Iranian Merchants Take To The Streets As Currency Woes Worsen

Merchants and shopkeepers at bazaars in some Iranian cities have protested a tax increase as the economy reels from U.S. sanctions and the rial weakens to historic lows against the dollar.

A day after the rial fell to 33,200 per dollar and rallies were held in Tehran's bazaars, merchants in Kazerun in Fars Province closed their market on June 13 to protest the country's economic conditions.

Devastated by years of harsh economic sanctions imposed by Washington since the United States pulled out of an accord with global superpowers aimed at curbing Tehran's nuclear program, many Iranians have risked taking to the streets in recent months to decry the government's inability to help their lives.

Most of the protests have been met with security crackdowns, including on June 12 in the capital, where there was a significant police presence to disperse the crowds.

Since the start of the Persian year in mid-March, the rial has lost just over one-quarter of its value against the dollar.

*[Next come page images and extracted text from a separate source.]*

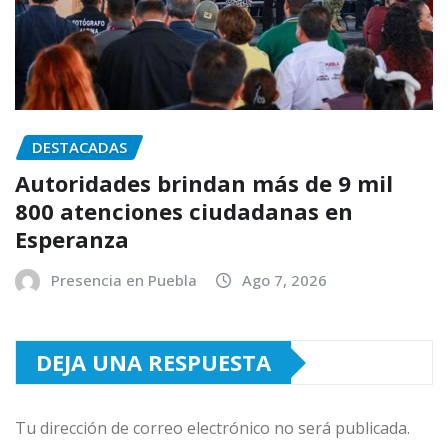
DESTACADAS
Autoridades brindan más de 9 mil
800 atenciones ciudadanas en
Esperanza
Presencia en Puebla
Ago 7, 2026
DEJA UNA RESPUESTA
Tu dirección de correo electrónico no será publicada.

The head of the International Atomic Energy Agency (IAEA), Rafael Grossi, on June 12 called on Tehran to resume talks "now" on reviving the nuclear accord before things get "much more problematic."


Iran last week turned off 27 cameras used by UN inspectors to monitor uranium enrichment in response to an impending IAEA adoption of a Western-led resolution criticizing the country for failing to cooperate.

Talks to restore it have been stalled since April.

Tehran, which denies that its nuclear program seeks to build a bomb, has backed away from some of its commitments since 2019, and European powers have been expressing concerns over how far Iran's nuclear activities have gone.